I understand the definition, but I cannot calculate nontrivial examples.
For example,
What is completion of $ \Bbb{Q}( \sqrt{-1})$ at prime ideal $(3)$ ?
Some extension of $ \Bbb{Q}_3$ ? I want to know strategy to calculate this (not just result).
Thank you for your kind help.
P.S
 Accurate definition is,
Let $F$ be a number field and let $\mathfrak{p}\in \mathsf{Spec} \: \mathcal{O}_F$. We have a non Archimedean valuation $\nu_\mathfrak{p}\colon F\longrightarrow\mathbb{R}_{\geq 0}$, given by $\nu_p(x):=\mathsf{card}(\mathcal{O}_F/\mathfrak{p})^{\mathsf{ord}_\mathfrak{p}(x)}$.
$F_\mathfrak{p}$ is completion with respect to valuation $\nu_p(x)$.
I want to know strategy to calculate this (not just result).
Best Answer
As observed in @ThomasPreu's answer, it is not efficient to construct a completion directly from the definitions. Rather, we know/realize/show that a finite-dimensional field extension of $\mathbb Q_p$ has a unique topological vector space (over $\mathbb Q_p$) structure. Thus, the essential point is to understand whether an algebraic element $\alpha$ over $\mathbb Q$ extends $\mathbb Q_p$, or not, or how far.
Very often, Hensel's lemma and solvability of equations mod $p$ is the essential starting point.

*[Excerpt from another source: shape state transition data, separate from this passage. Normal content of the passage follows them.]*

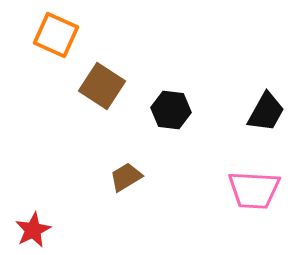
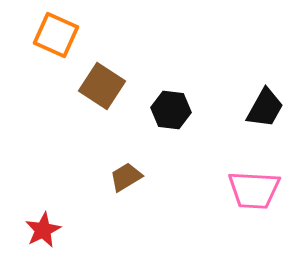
black trapezoid: moved 1 px left, 4 px up
red star: moved 10 px right
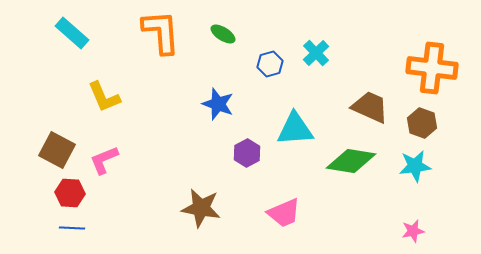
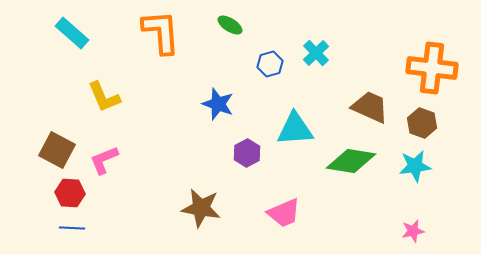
green ellipse: moved 7 px right, 9 px up
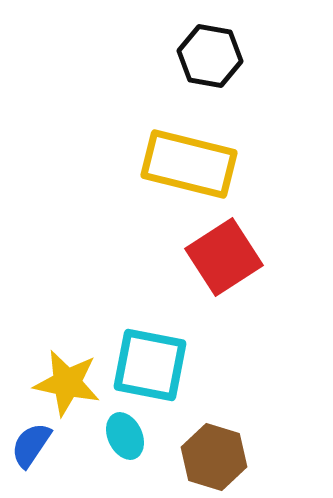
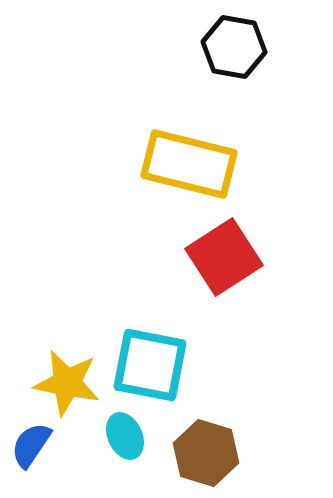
black hexagon: moved 24 px right, 9 px up
brown hexagon: moved 8 px left, 4 px up
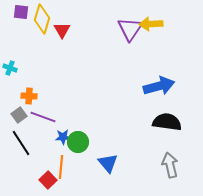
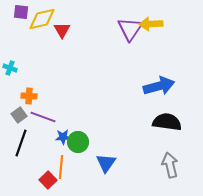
yellow diamond: rotated 60 degrees clockwise
black line: rotated 52 degrees clockwise
blue triangle: moved 2 px left; rotated 15 degrees clockwise
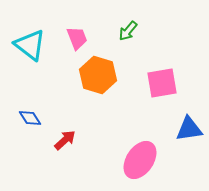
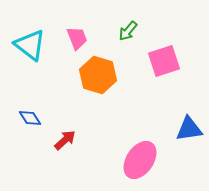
pink square: moved 2 px right, 22 px up; rotated 8 degrees counterclockwise
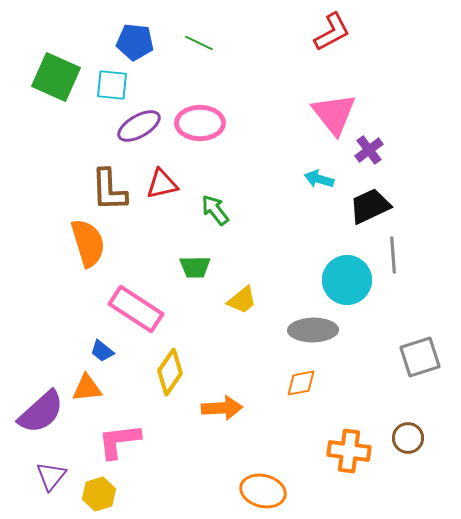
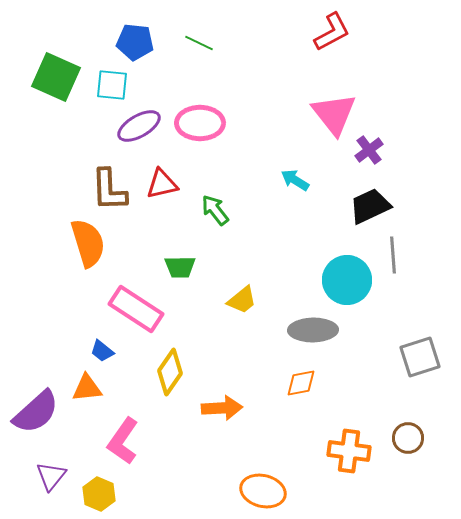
cyan arrow: moved 24 px left, 1 px down; rotated 16 degrees clockwise
green trapezoid: moved 15 px left
purple semicircle: moved 5 px left
pink L-shape: moved 4 px right; rotated 48 degrees counterclockwise
yellow hexagon: rotated 20 degrees counterclockwise
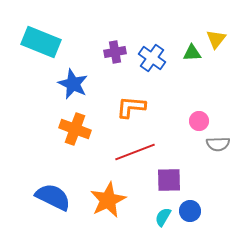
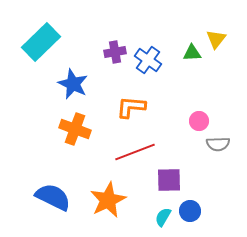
cyan rectangle: rotated 66 degrees counterclockwise
blue cross: moved 4 px left, 2 px down
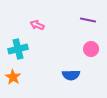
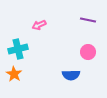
pink arrow: moved 2 px right; rotated 48 degrees counterclockwise
pink circle: moved 3 px left, 3 px down
orange star: moved 1 px right, 3 px up
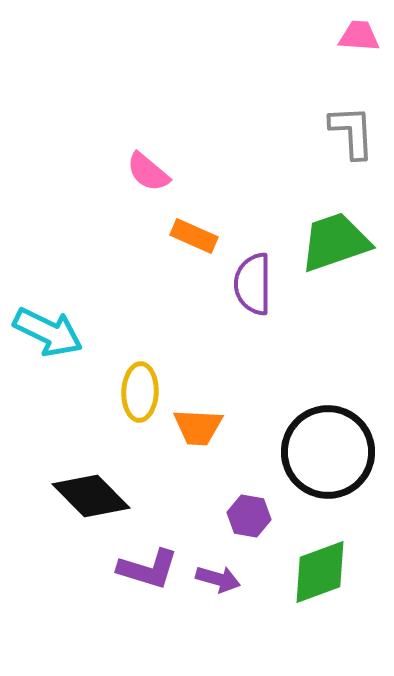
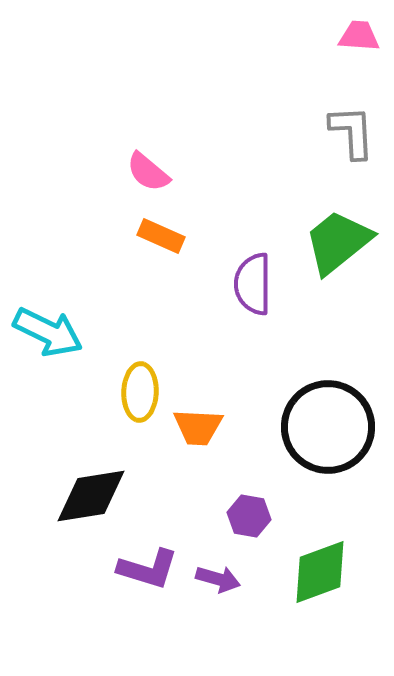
orange rectangle: moved 33 px left
green trapezoid: moved 3 px right; rotated 20 degrees counterclockwise
black circle: moved 25 px up
black diamond: rotated 54 degrees counterclockwise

In the case at hand, since $\mathbb F_3\approx \mathbb Z/3$ has no $\sqrt{-1}$, there is no $\sqrt{-1}$ in $\mathbb Q_3$. Thus, adjoining $\sqrt{-1}$ gives a degree-two extension... whose topology is that of a two-dimensional vector space over $\mathbb Q_3$. The latter is (provably) unambiguous.